## Extracted page text data

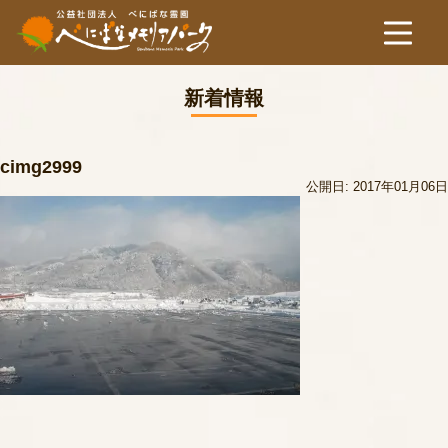
新着情報
cimg2999
公開日: 2017年01月06日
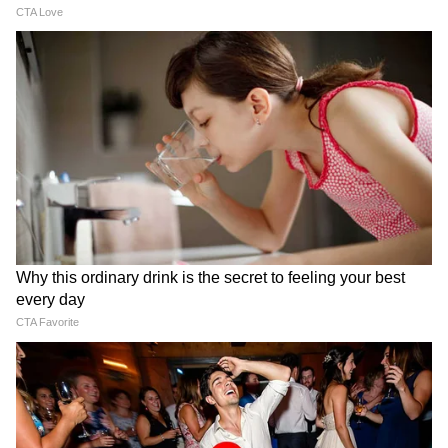
पीएम मोदी और अमेरिकी उपराष्ट्रपति
Delimitation पर तमिलनाडु में
जेडी वेंस की फोन पर लंबी बात, किन
बवाल! CM विजय की मीटिंग में 21
मुद्दों पर हुई चर्चा?
सांसद जुटे, लेकिन DMK-AIADMK
ने क्यों किया बॉयकॉट?
LATEST VIDEOS
Modi in IIT Delhi: '1 लाख करोड़..अंग्रेजी में
बोलूं', देश के युवाओं को Modi ने दिया बहुत बड़ा
टास्क
देर रात Rishabh Pant की इस शिकायत पर
CM Pushkar Dhami की पहली प्रतिक्रिया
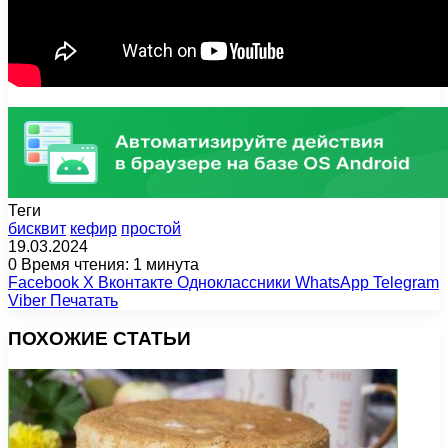
Теги
бисквит
кефир
простой
19.03.2024
0
Время чтения: 1 минута
Facebook
X
Вконтакте
Одноклассники
WhatsApp
Telegram
Viber
Печатать
ПОХОЖИЕ СТАТЬИ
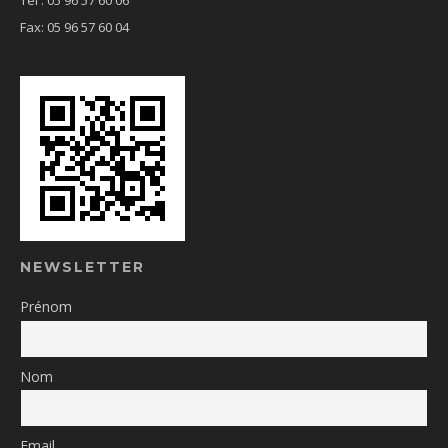
Tél : 05 96 57 60 06
Fax: 05 96 57 60 04
NEWSLETTER
Prénom
Nom
Email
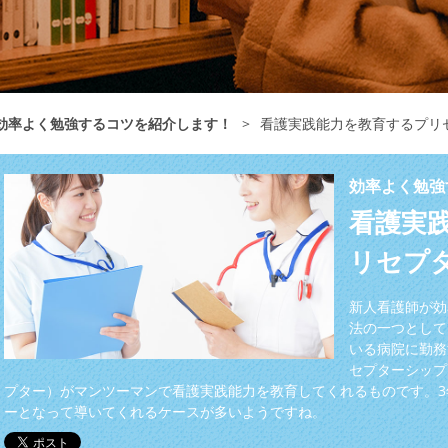
効率よく勉強するコツを紹介します！
>
看護実践能力を教育するプリ
効率よく勉強
看護実
リセプ
新人看護師が効
法の一つとして
いる病院に勤務
セプターシップ
プター）がマンツーマンで看護実践能力を教育してくれるものです。
ーとなって導いてくれるケースが多いようですね。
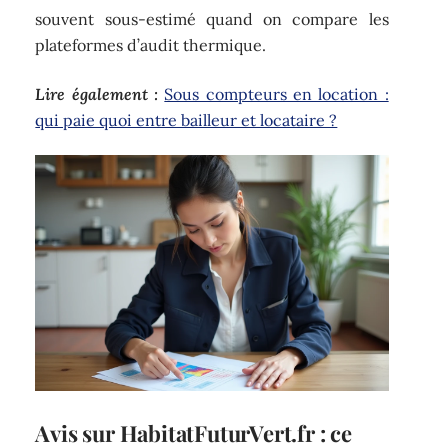
souvent sous-estimé quand on compare les
plateformes d’audit thermique.
Lire également :
Sous compteurs en location :
qui paie quoi entre bailleur et locataire ?
Avis sur HabitatFuturVert.fr : ce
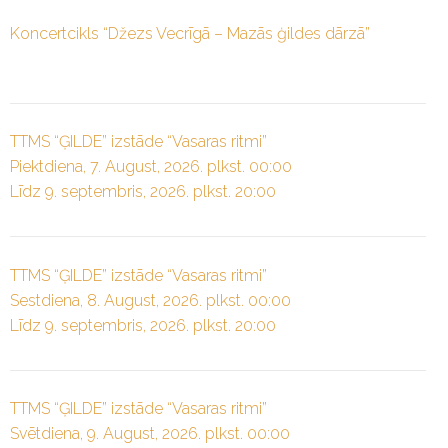
Koncertcikls “Džezs Vecrīgā – Mazās ģildes dārzā”
TTMS “ĢILDE” izstāde “Vasaras ritmi”
Piektdiena, 7. August, 2026. plkst. 00:00
Līdz 9. septembris, 2026. plkst. 20:00
TTMS “ĢILDE” izstāde “Vasaras ritmi”
Sestdiena, 8. August, 2026. plkst. 00:00
Līdz 9. septembris, 2026. plkst. 20:00
TTMS “ĢILDE” izstāde “Vasaras ritmi”
Svētdiena, 9. August, 2026. plkst. 00:00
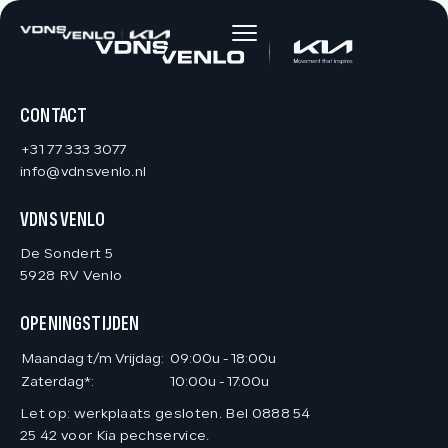
HOME
AANBOD
CONTACT
+31 77 333 3077
DIENSTEN
info@vdnsvenlo.nl
VDNS VENLO
VACATURES
De Sondert 5
5928 RV Venlo
OVER ONS
OPENINGSTIJDEN
VERKOCHT
Maandag t/m Vrijdag:
09:00u - 18:00u
Zaterdag*:
10:00u - 17:00u
Let op: werkplaats gesloten. Bel 0888 54
CONTACT
25 42 voor Kia pechservice.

## EXERCISE DETAILS
For this exercise, transcribe the entries above exactly, without any pictures.

## RESULT OF THIS TASK
新着情報
cimg2999
公開日: 2017年01月06日
पीएम मोदी और अमेरिकी उपराष्ट्रपति
Delimitation पर तमिलनाडु में
जेडी वेंस की फोन पर लंबी बात, किन
बवाल! CM विजय की मीटिंग में 21
मुद्दों पर हुई चर्चा?
सांसद जुटे, लेकिन DMK-AIADMK
ने क्यों किया बॉयकॉट?
LATEST VIDEOS
Modi in IIT Delhi: '1 लाख करोड़..अंग्रेजी में
बोलूं', देश के युवाओं को Modi ने दिया बहुत बड़ा
टास्क
देर रात Rishabh Pant की इस शिकायत पर
CM Pushkar Dhami की पहली प्रतिक्रिया
Теги
бисквит
кефир
простой
19.03.2024
0
Время чтения: 1 минута
Facebook
X
Вконтакте
Одноклассники
WhatsApp
Telegram
Viber
Печатать
ПОХОЖИЕ СТАТЬИ
Tél : 05 96 57 60 06
Fax: 05 96 57 60 04
NEWSLETTER
Prénom
Nom
Email
効率よく勉強するコツを紹介します！
>
看護実践能力を教育するプリ
効率よく勉強
看護実
リセプ
新人看護師が効
法の一つとして
いる病院に勤務
セプターシップ
プター）がマンツーマンで看護実践能力を教育してくれるものです。
ーとなって導いてくれるケースが多いようですね。
souvent sous-estimé quand on compare les
plateformes d’audit thermique.
Lire également :
Sous compteurs en location :
qui paie quoi entre bailleur et locataire ?
Avis sur HabitatFuturVert.fr : ce
Koncertcikls “Džezs Vecrīgā – Mazās ģildes dārzā”
TTMS “ĢILDE” izstāde “Vasaras ritmi”
Piektdiena, 7. August, 2026. plkst. 00:00
Līdz 9. septembris, 2026. plkst. 20:00
TTMS “ĢILDE” izstāde “Vasaras ritmi”
Sestdiena, 8. August, 2026. plkst. 00:00
Līdz 9. septembris, 2026. plkst. 20:00
TTMS “ĢILDE” izstāde “Vasaras ritmi”
Svētdiena, 9. August, 2026. plkst. 00:00
HOME
AANBOD
CONTACT
+31 77 333 3077
DIENSTEN
info@vdnsvenlo.nl
VDNS VENLO
VACATURES
De Sondert 5
5928 RV Venlo
OVER ONS
OPENINGSTIJDEN
VERKOCHT
Maandag t/m Vrijdag:
09:00u - 18:00u
Zaterdag*:
10:00u - 17:00u
Let op: werkplaats gesloten. Bel 0888 54
CONTACT
25 42 voor Kia pechservice.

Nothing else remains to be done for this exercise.